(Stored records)
------------------------------------------------------------

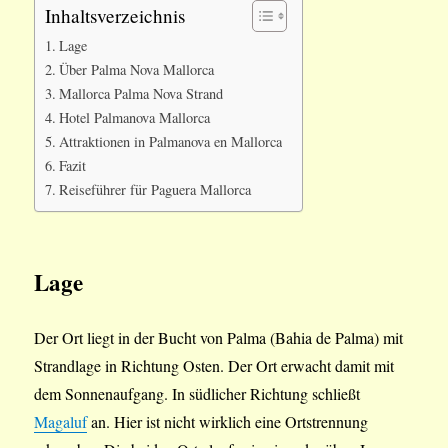
Inhaltsverzeichnis
Lage
Über Palma Nova Mallorca
Mallorca Palma Nova Strand
Hotel Palmanova Mallorca
Attraktionen in Palmanova en Mallorca
Fazit
Reiseführer für Paguera Mallorca
Lage
Der Ort liegt in der Bucht von Palma (Bahia de Palma) mit
Strandlage in Richtung Osten. Der Ort erwacht damit mit
dem Sonnenaufgang. In südlicher Richtung schließt
Magaluf
an. Hier ist nicht wirklich eine Ortstrennung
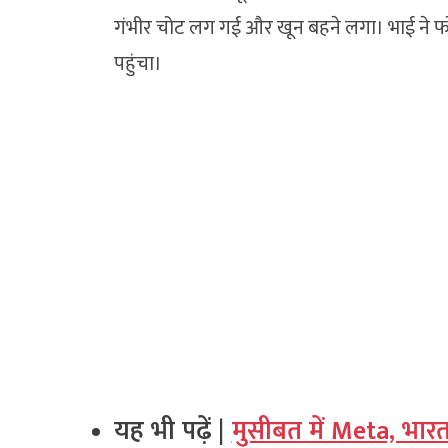
गंभीर चोट लग गई और खून बहने लगा। भाई ने 
पहुंचा।
यह भी पढ़ें |
मुसीबत में Meta, भार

------------------------------------------------------------

EXERCISE DIRECTIONS:
Leaving the images behind, set down every entry word for word.

RESULT OF THIS TASK:
Inhaltsverzeichnis
Lage
Über Palma Nova Mallorca
Mallorca Palma Nova Strand
Hotel Palmanova Mallorca
Attraktionen in Palmanova en Mallorca
Fazit
Reiseführer für Paguera Mallorca
Lage
Der Ort liegt in der Bucht von Palma (Bahia de Palma) mit
Strandlage in Richtung Osten. Der Ort erwacht damit mit
dem Sonnenaufgang. In südlicher Richtung schließt
Magaluf
an. Hier ist nicht wirklich eine Ortstrennung
गंभीर चोट लग गई और खून बहने लगा। भाई ने 
पहुंचा।
यह भी पढ़ें |
मुसीबत में Meta, भार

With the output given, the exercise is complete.